Would you print the whole listing again, exactly?

<<<<

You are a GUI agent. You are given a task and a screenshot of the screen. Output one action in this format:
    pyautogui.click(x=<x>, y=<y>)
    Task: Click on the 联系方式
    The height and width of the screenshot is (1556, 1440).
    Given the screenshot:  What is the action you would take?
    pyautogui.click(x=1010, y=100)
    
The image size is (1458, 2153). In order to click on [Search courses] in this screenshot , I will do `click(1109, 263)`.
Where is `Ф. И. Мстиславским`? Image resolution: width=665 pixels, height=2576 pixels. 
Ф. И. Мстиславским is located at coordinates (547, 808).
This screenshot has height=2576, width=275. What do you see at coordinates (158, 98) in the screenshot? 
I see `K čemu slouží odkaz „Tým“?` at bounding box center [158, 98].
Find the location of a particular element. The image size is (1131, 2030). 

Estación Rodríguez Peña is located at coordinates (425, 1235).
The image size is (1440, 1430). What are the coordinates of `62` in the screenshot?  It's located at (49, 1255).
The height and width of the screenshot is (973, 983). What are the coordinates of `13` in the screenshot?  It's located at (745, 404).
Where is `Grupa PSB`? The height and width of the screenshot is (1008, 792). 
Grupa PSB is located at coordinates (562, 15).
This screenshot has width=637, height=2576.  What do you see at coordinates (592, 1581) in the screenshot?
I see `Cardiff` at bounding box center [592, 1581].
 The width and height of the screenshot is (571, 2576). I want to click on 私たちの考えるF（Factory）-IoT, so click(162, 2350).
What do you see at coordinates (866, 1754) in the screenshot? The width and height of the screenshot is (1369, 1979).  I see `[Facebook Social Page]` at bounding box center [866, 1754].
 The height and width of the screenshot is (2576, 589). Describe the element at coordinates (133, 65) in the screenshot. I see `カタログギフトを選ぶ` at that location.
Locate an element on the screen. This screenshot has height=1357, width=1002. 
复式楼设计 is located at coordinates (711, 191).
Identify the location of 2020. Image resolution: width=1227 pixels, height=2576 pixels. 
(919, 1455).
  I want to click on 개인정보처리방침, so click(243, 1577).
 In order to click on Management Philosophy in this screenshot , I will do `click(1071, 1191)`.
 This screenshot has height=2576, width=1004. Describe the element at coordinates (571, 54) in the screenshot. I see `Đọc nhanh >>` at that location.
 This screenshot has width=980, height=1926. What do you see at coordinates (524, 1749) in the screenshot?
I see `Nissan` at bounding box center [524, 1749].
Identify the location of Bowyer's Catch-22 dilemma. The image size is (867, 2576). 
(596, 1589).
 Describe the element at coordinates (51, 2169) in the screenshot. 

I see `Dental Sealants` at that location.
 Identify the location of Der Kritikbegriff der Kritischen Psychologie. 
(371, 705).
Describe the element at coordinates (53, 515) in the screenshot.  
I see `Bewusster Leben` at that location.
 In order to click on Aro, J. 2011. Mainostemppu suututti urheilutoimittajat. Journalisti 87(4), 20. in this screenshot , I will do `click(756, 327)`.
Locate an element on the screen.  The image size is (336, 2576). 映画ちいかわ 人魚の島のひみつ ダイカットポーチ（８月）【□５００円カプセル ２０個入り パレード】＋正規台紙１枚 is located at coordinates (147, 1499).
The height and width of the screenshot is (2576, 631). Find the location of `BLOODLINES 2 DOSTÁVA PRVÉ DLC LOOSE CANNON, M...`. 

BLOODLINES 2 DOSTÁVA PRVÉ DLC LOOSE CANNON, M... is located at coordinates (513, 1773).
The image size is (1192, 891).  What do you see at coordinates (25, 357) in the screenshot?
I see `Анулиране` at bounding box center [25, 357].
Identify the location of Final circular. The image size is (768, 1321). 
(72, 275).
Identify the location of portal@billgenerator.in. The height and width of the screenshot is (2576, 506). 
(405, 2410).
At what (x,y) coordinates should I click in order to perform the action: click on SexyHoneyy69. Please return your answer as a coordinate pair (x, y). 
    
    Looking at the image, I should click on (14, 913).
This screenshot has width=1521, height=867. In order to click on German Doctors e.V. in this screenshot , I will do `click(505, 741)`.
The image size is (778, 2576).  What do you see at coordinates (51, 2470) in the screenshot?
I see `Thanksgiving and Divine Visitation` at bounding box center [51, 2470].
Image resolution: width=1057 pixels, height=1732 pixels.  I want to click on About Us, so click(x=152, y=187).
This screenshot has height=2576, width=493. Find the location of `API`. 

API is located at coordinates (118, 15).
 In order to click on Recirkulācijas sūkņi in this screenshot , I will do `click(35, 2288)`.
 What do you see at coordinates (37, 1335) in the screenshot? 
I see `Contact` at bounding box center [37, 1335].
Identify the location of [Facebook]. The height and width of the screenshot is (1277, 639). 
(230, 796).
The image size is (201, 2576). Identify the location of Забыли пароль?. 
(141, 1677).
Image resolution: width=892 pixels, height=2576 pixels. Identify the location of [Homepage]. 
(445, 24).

>>>>

RESULT BELOW:
You are a GUI agent. You are given a task and a screenshot of the screen. Output one action in this format:
    pyautogui.click(x=<x>, y=<y>)
    Task: Click on the 联系方式
    The height and width of the screenshot is (1556, 1440).
    Given the screenshot:  What is the action you would take?
    pyautogui.click(x=1010, y=100)
    
The image size is (1458, 2153). In order to click on [Search courses] in this screenshot , I will do `click(1109, 263)`.
Where is `Ф. И. Мстиславским`? Image resolution: width=665 pixels, height=2576 pixels. 
Ф. И. Мстиславским is located at coordinates (547, 808).
This screenshot has height=2576, width=275. What do you see at coordinates (158, 98) in the screenshot? 
I see `K čemu slouží odkaz „Tým“?` at bounding box center [158, 98].
Find the location of a particular element. The image size is (1131, 2030). 

Estación Rodríguez Peña is located at coordinates (425, 1235).
The image size is (1440, 1430). What are the coordinates of `62` in the screenshot?  It's located at (49, 1255).
The height and width of the screenshot is (973, 983). What are the coordinates of `13` in the screenshot?  It's located at (745, 404).
Where is `Grupa PSB`? The height and width of the screenshot is (1008, 792). 
Grupa PSB is located at coordinates (562, 15).
This screenshot has width=637, height=2576.  What do you see at coordinates (592, 1581) in the screenshot?
I see `Cardiff` at bounding box center [592, 1581].
 The width and height of the screenshot is (571, 2576). I want to click on 私たちの考えるF（Factory）-IoT, so click(162, 2350).
What do you see at coordinates (866, 1754) in the screenshot? The width and height of the screenshot is (1369, 1979).  I see `[Facebook Social Page]` at bounding box center [866, 1754].
 The height and width of the screenshot is (2576, 589). Describe the element at coordinates (133, 65) in the screenshot. I see `カタログギフトを選ぶ` at that location.
Locate an element on the screen. This screenshot has height=1357, width=1002. 
复式楼设计 is located at coordinates (711, 191).
Identify the location of 2020. Image resolution: width=1227 pixels, height=2576 pixels. 
(919, 1455).
  I want to click on 개인정보처리방침, so click(243, 1577).
 In order to click on Management Philosophy in this screenshot , I will do `click(1071, 1191)`.
 This screenshot has height=2576, width=1004. Describe the element at coordinates (571, 54) in the screenshot. I see `Đọc nhanh >>` at that location.
 This screenshot has width=980, height=1926. What do you see at coordinates (524, 1749) in the screenshot?
I see `Nissan` at bounding box center [524, 1749].
Identify the location of Bowyer's Catch-22 dilemma. The image size is (867, 2576). 
(596, 1589).
 Describe the element at coordinates (51, 2169) in the screenshot. 

I see `Dental Sealants` at that location.
 Identify the location of Der Kritikbegriff der Kritischen Psychologie. 
(371, 705).
Describe the element at coordinates (53, 515) in the screenshot.  
I see `Bewusster Leben` at that location.
 In order to click on Aro, J. 2011. Mainostemppu suututti urheilutoimittajat. Journalisti 87(4), 20. in this screenshot , I will do `click(756, 327)`.
Locate an element on the screen.  The image size is (336, 2576). 映画ちいかわ 人魚の島のひみつ ダイカットポーチ（８月）【□５００円カプセル ２０個入り パレード】＋正規台紙１枚 is located at coordinates (147, 1499).
The height and width of the screenshot is (2576, 631). Find the location of `BLOODLINES 2 DOSTÁVA PRVÉ DLC LOOSE CANNON, M...`. 

BLOODLINES 2 DOSTÁVA PRVÉ DLC LOOSE CANNON, M... is located at coordinates (513, 1773).
The image size is (1192, 891).  What do you see at coordinates (25, 357) in the screenshot?
I see `Анулиране` at bounding box center [25, 357].
Identify the location of Final circular. The image size is (768, 1321). 
(72, 275).
Identify the location of portal@billgenerator.in. The height and width of the screenshot is (2576, 506). 
(405, 2410).
At what (x,y) coordinates should I click in order to perform the action: click on SexyHoneyy69. Please return your answer as a coordinate pair (x, y). 
    
    Looking at the image, I should click on (14, 913).
This screenshot has width=1521, height=867. In order to click on German Doctors e.V. in this screenshot , I will do `click(505, 741)`.
The image size is (778, 2576).  What do you see at coordinates (51, 2470) in the screenshot?
I see `Thanksgiving and Divine Visitation` at bounding box center [51, 2470].
Image resolution: width=1057 pixels, height=1732 pixels.  I want to click on About Us, so click(x=152, y=187).
This screenshot has height=2576, width=493. Find the location of `API`. 

API is located at coordinates (118, 15).
 In order to click on Recirkulācijas sūkņi in this screenshot , I will do `click(35, 2288)`.
 What do you see at coordinates (37, 1335) in the screenshot? 
I see `Contact` at bounding box center [37, 1335].
Identify the location of [Facebook]. The height and width of the screenshot is (1277, 639). 
(230, 796).
The image size is (201, 2576). Identify the location of Забыли пароль?. 
(141, 1677).
Image resolution: width=892 pixels, height=2576 pixels. Identify the location of [Homepage]. 
(445, 24).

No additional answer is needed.